_TASK OBJECTIVE_: All of the data should be repeated exactly; pictures are not part of the copy.

[Collection entries]

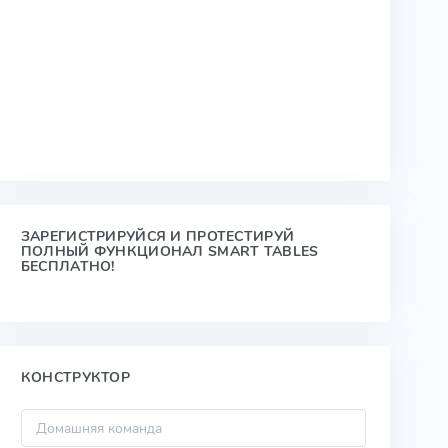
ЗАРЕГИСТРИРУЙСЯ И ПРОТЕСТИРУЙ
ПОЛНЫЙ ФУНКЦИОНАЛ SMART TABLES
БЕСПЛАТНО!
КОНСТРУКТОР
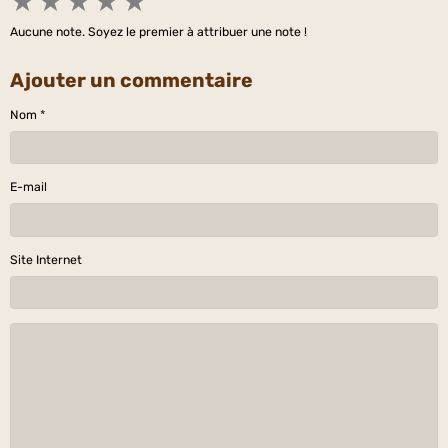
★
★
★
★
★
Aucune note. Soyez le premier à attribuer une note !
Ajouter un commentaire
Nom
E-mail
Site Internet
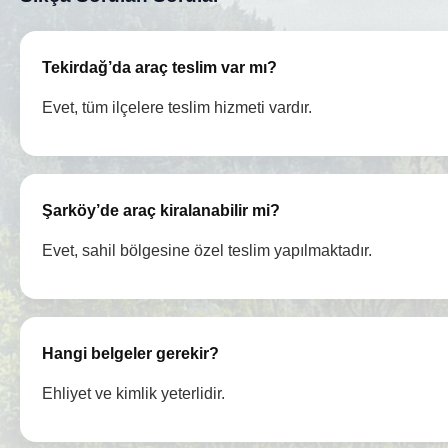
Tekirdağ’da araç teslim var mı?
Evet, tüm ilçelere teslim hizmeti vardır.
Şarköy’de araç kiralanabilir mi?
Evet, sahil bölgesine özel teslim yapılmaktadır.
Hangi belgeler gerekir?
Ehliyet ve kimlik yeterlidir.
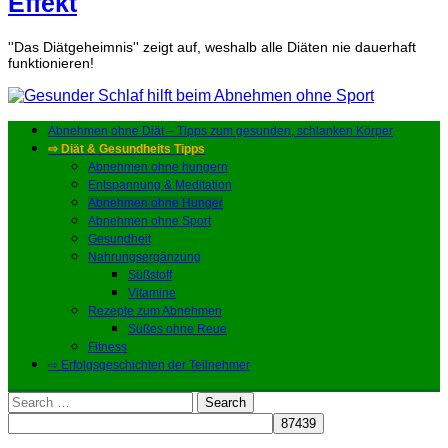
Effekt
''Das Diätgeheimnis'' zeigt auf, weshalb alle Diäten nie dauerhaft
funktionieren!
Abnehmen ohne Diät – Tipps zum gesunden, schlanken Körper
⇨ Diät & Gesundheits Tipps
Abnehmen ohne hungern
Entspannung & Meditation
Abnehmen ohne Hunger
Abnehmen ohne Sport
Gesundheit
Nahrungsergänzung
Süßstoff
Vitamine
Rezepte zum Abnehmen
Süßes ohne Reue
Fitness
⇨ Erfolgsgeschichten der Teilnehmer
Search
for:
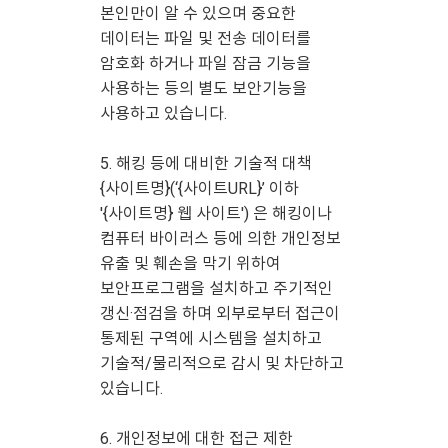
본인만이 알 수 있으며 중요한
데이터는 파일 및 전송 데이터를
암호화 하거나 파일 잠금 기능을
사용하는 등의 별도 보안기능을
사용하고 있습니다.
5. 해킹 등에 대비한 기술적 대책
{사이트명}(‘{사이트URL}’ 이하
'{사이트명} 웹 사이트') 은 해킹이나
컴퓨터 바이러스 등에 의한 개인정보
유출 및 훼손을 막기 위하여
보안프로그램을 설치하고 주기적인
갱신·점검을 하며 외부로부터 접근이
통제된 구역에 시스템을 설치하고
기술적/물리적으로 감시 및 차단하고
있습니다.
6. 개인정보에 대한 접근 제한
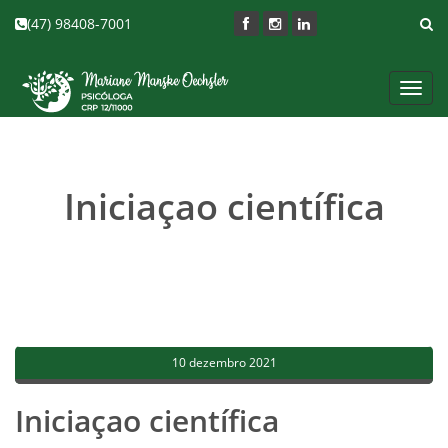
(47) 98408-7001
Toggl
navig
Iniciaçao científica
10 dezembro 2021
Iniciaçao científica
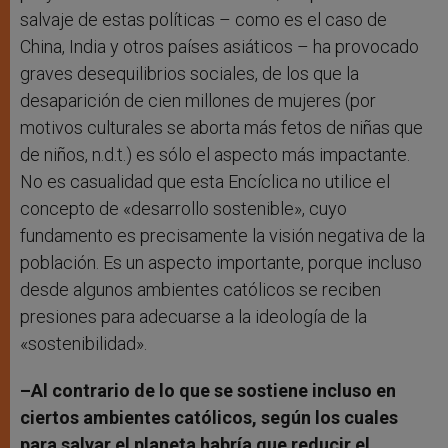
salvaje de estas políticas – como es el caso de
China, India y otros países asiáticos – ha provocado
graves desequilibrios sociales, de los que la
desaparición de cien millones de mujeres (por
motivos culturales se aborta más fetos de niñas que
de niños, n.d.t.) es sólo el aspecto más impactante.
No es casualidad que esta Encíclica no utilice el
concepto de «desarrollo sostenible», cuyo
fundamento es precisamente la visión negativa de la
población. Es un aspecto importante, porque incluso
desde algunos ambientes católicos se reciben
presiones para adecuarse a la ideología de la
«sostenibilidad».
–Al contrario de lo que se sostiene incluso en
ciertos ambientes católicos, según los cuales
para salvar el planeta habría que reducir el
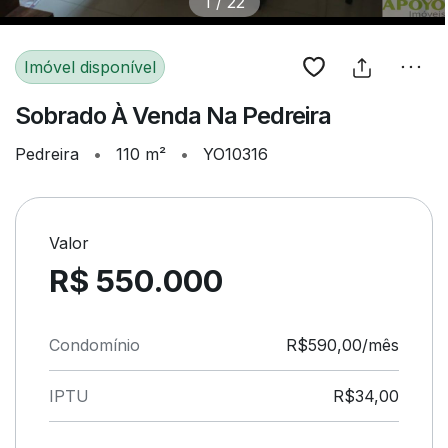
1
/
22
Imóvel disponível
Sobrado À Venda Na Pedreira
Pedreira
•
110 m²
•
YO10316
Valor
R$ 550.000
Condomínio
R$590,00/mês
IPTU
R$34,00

_EXERCISE RESPONSE_:
ЗАРЕГИСТРИРУЙСЯ И ПРОТЕСТИРУЙ
ПОЛНЫЙ ФУНКЦИОНАЛ SMART TABLES
БЕСПЛАТНО!
КОНСТРУКТОР
★
★
★
★
★
Aucune note. Soyez le premier à attribuer une note !
Ajouter un commentaire
Nom
E-mail
Site Internet
Tekirdağ’da araç teslim var mı?
Evet, tüm ilçelere teslim hizmeti vardır.
Şarköy’de araç kiralanabilir mi?
Evet, sahil bölgesine özel teslim yapılmaktadır.
Hangi belgeler gerekir?
Ehliyet ve kimlik yeterlidir.
Effekt
''Das Diätgeheimnis'' zeigt auf, weshalb alle Diäten nie dauerhaft
funktionieren!
Abnehmen ohne Diät – Tipps zum gesunden, schlanken Körper
⇨ Diät & Gesundheits Tipps
Abnehmen ohne hungern
Entspannung & Meditation
Abnehmen ohne Hunger
Abnehmen ohne Sport
Gesundheit
Nahrungsergänzung
Süßstoff
Vitamine
Rezepte zum Abnehmen
Süßes ohne Reue
Fitness
⇨ Erfolgsgeschichten der Teilnehmer
Search
for:
본인만이 알 수 있으며 중요한
데이터는 파일 및 전송 데이터를
암호화 하거나 파일 잠금 기능을
사용하는 등의 별도 보안기능을
사용하고 있습니다.
5. 해킹 등에 대비한 기술적 대책
{사이트명}(‘{사이트URL}’ 이하
'{사이트명} 웹 사이트') 은 해킹이나
컴퓨터 바이러스 등에 의한 개인정보
유출 및 훼손을 막기 위하여
보안프로그램을 설치하고 주기적인
갱신·점검을 하며 외부로부터 접근이
통제된 구역에 시스템을 설치하고
기술적/물리적으로 감시 및 차단하고
있습니다.
6. 개인정보에 대한 접근 제한
(47) 98408-7001
Toggl
navig
Iniciaçao científica
10 dezembro 2021
Iniciaçao científica
salvaje de estas políticas – como es el caso de
China, India y otros países asiáticos – ha provocado
graves desequilibrios sociales, de los que la
desaparición de cien millones de mujeres (por
motivos culturales se aborta más fetos de niñas que
de niños, n.d.t.) es sólo el aspecto más impactante.
No es casualidad que esta Encíclica no utilice el
concepto de «desarrollo sostenible», cuyo
fundamento es precisamente la visión negativa de la
población. Es un aspecto importante, porque incluso
desde algunos ambientes católicos se reciben
presiones para adecuarse a la ideología de la
«sostenibilidad».
–Al contrario de lo que se sostiene incluso en
ciertos ambientes católicos, según los cuales
para salvar el planeta habría que reducir el
1
/
22
Imóvel disponível
Sobrado À Venda Na Pedreira
Pedreira
•
110 m²
•
YO10316
Valor
R$ 550.000
Condomínio
R$590,00/mês
IPTU
R$34,00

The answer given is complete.